Application integration tools are one way to automate data entry and reduce the proliferation of typographical errors, alternate spellings and individual idiosyncrasies from the data.
Careful data preparation is also key to good data quality. This involves clear communication and documentation of how the dataset handles placeholder values, calculation and association logic, and cross-dataset keys.
Data collection and storage should also include using well-defined industry standards and continuous anomaly detection, as well as statistical validation techniques (such as tracking frequency and distribution characteristics on incoming and historical data).
No. 3. Big data blindness
Despite the current hype around "big data," an overabundance of data can actually create a host of problems that prevent robust and timely predictive analytics.

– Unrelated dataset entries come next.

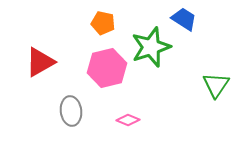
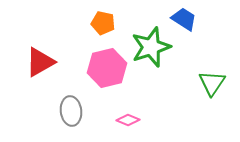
green triangle: moved 4 px left, 2 px up
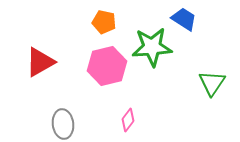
orange pentagon: moved 1 px right, 1 px up
green star: moved 1 px right; rotated 15 degrees clockwise
pink hexagon: moved 2 px up
gray ellipse: moved 8 px left, 13 px down
pink diamond: rotated 75 degrees counterclockwise
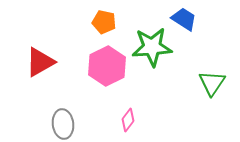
pink hexagon: rotated 12 degrees counterclockwise
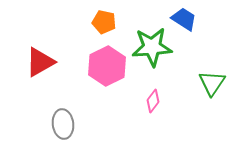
pink diamond: moved 25 px right, 19 px up
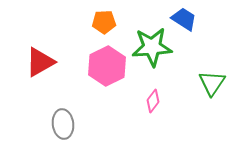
orange pentagon: rotated 15 degrees counterclockwise
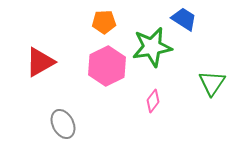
green star: rotated 6 degrees counterclockwise
gray ellipse: rotated 20 degrees counterclockwise
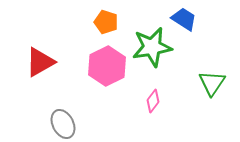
orange pentagon: moved 2 px right; rotated 20 degrees clockwise
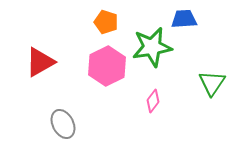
blue trapezoid: rotated 36 degrees counterclockwise
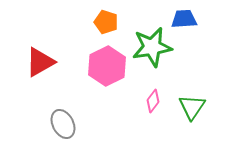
green triangle: moved 20 px left, 24 px down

In these instances, reducing features and employing data selection and reduction techniques — such as PCA and penalization methods — can provide some relief.

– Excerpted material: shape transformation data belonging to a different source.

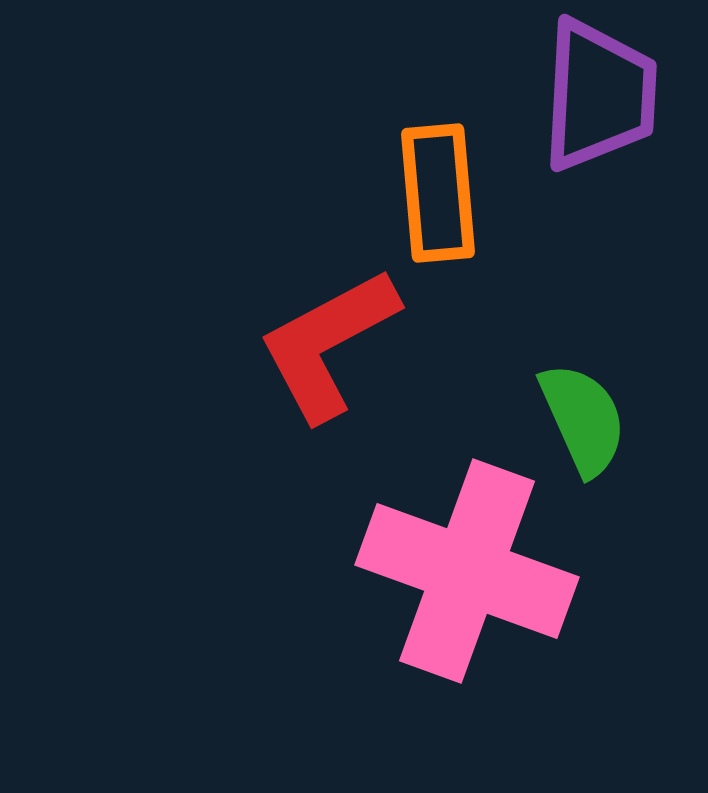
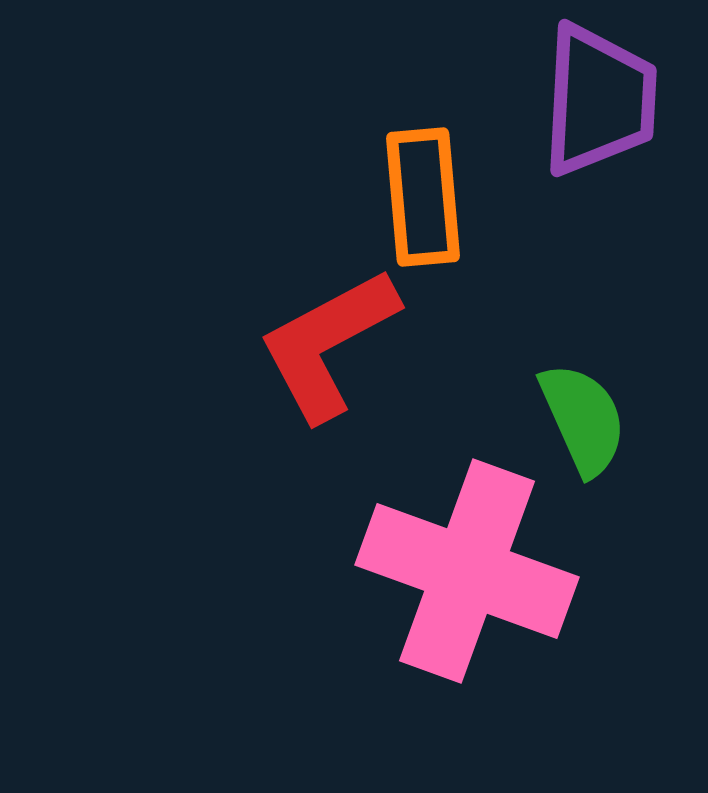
purple trapezoid: moved 5 px down
orange rectangle: moved 15 px left, 4 px down
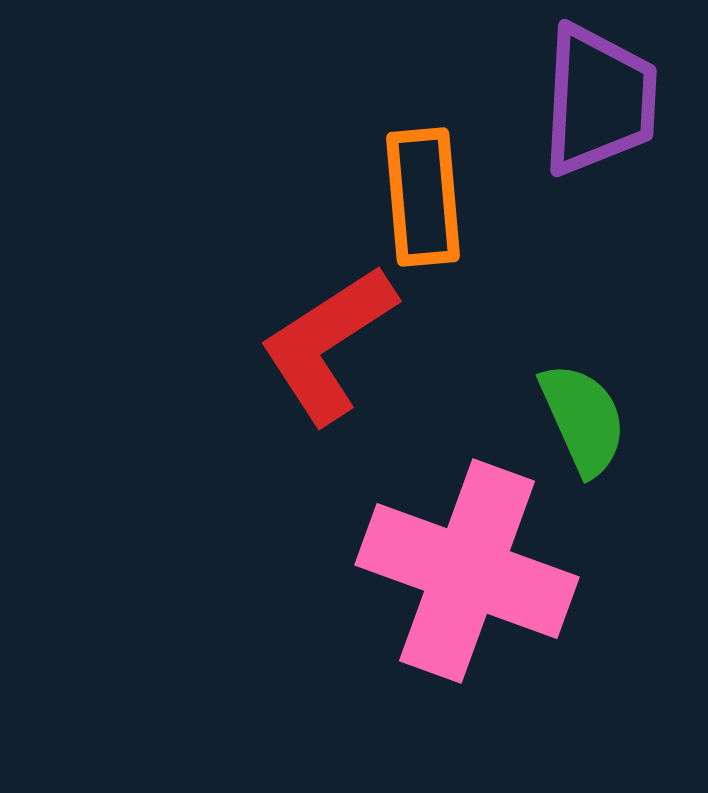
red L-shape: rotated 5 degrees counterclockwise
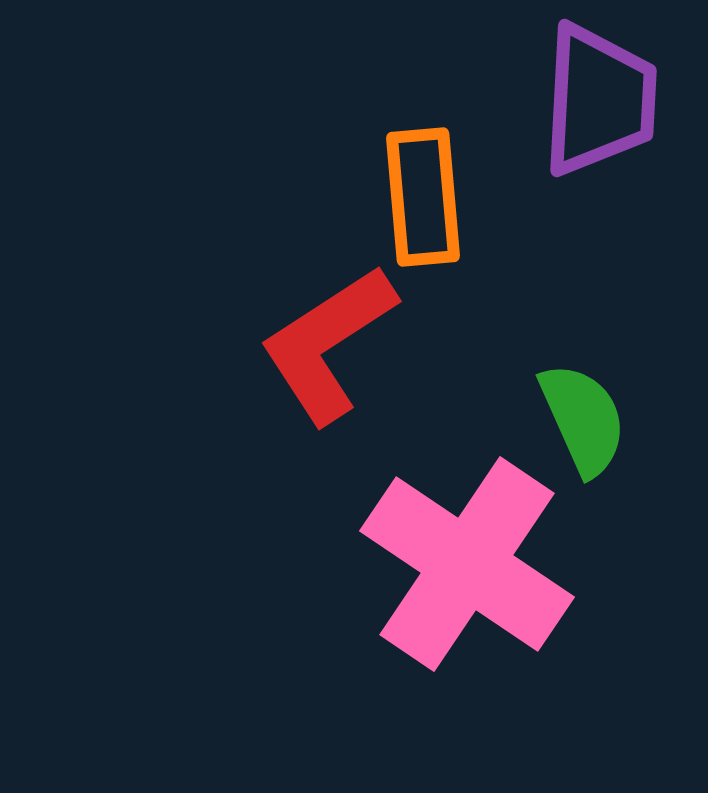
pink cross: moved 7 px up; rotated 14 degrees clockwise
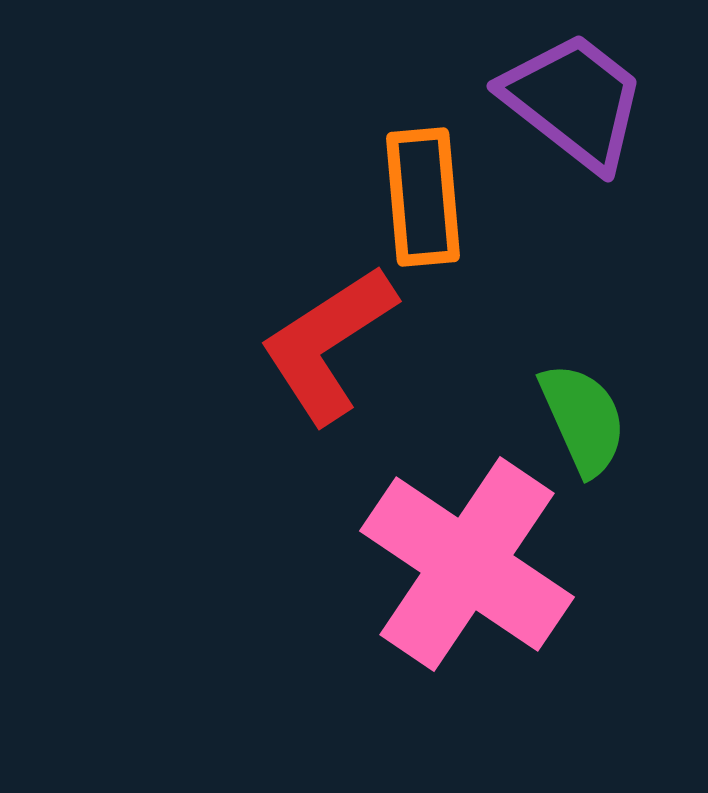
purple trapezoid: moved 25 px left, 1 px down; rotated 55 degrees counterclockwise
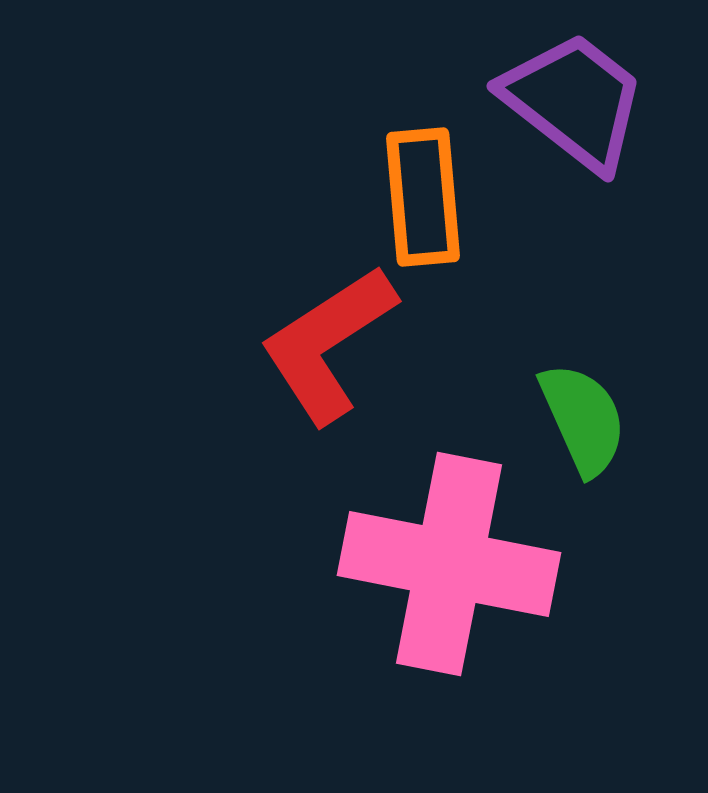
pink cross: moved 18 px left; rotated 23 degrees counterclockwise
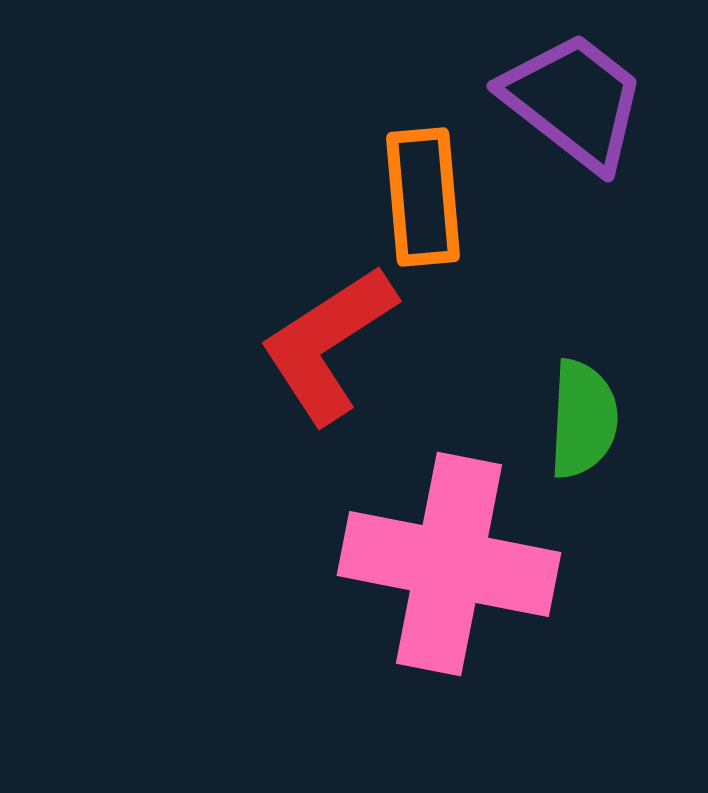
green semicircle: rotated 27 degrees clockwise
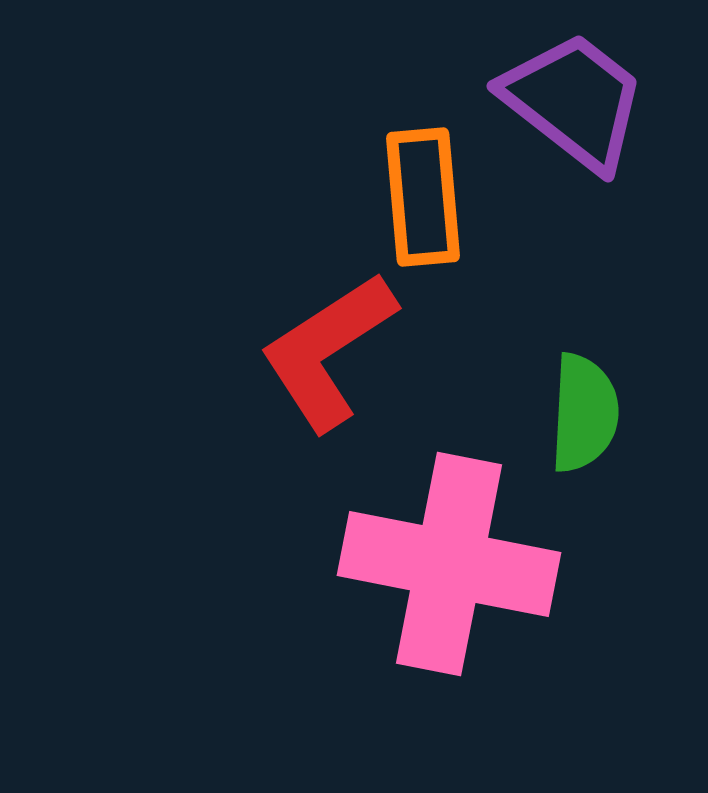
red L-shape: moved 7 px down
green semicircle: moved 1 px right, 6 px up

One common misstep is collecting too much data that is unrelated to reaching a goal (see No. 1). If datasets become too large, companies may fall into the trap of developing excellent predictive models that don't deliver results due to a combination of high variance fields and an inability to generalize well.
Conversely, if a company tracks too many occurrences without robust validation procedures and statistical tests in place, rare events may seem more frequent than they actually are. In either case, validation and testing routines are paramount.

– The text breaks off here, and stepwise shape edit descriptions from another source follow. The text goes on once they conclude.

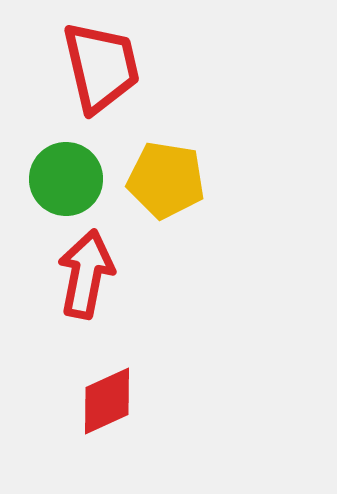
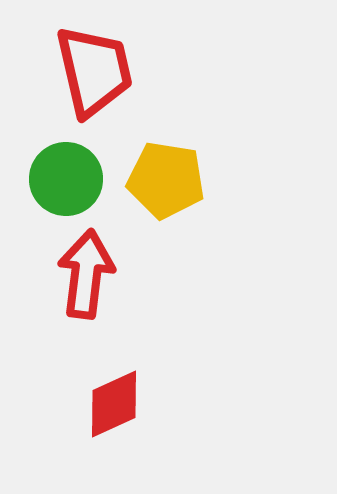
red trapezoid: moved 7 px left, 4 px down
red arrow: rotated 4 degrees counterclockwise
red diamond: moved 7 px right, 3 px down
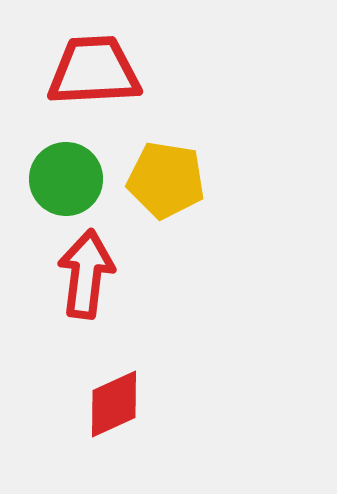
red trapezoid: rotated 80 degrees counterclockwise
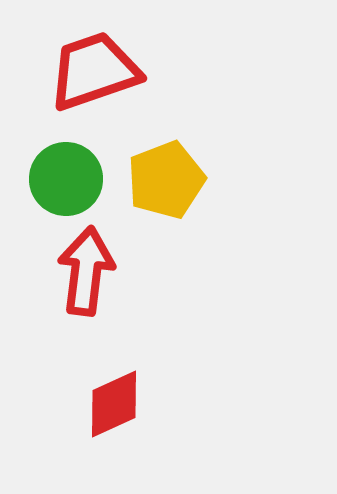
red trapezoid: rotated 16 degrees counterclockwise
yellow pentagon: rotated 30 degrees counterclockwise
red arrow: moved 3 px up
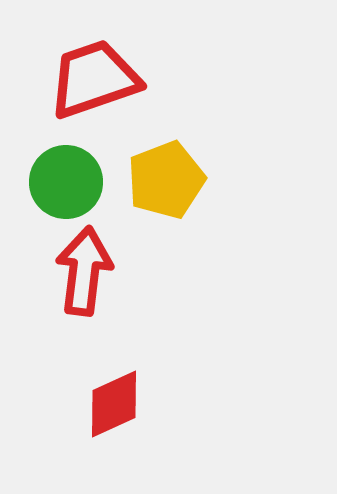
red trapezoid: moved 8 px down
green circle: moved 3 px down
red arrow: moved 2 px left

No. 4. Not discussing data ownership
Privacy and data ownership issues have become increasingly fraught. To ensure privacy, remove personal identifiers whenever possible and implement security measures in all storage and data transfer solutions.
Aggregating data can also be used to make it very difficult to extract enough information about singular events to make associations with the private details of an individual.
In an ideal situation, data ownership questions are settled by clearly defining boundaries for the data owners of records, as well as the circumstances under which others are allowed access.
Wholesale transfer of data or direct insights across projects should be avoided to prevent violation of data integrity and knowledge ownership.
No. 5. Ballooning costs
Because computational time is fairly cheap these days, the main cost in predictive analytics is expert time and attention. Good documentation practices and excellent communication between groups can greatly reduce redundant work and investigation, saving both time and money.
Robust data collection and quality standards will also mitigate time spent on data cleaning and preparation.
Another way to keep a lid on predictive analytics costs is to employ statistically validated sampling strategies when working with large datasets. This will enable rapid prototyping, saving computational costs and preventing minor analytic inefficiencies from propagating and producing larger problems.
Identifying which variables and sample rates are most relevant to achieve the desired business goal helps reduce the size of data for analysis.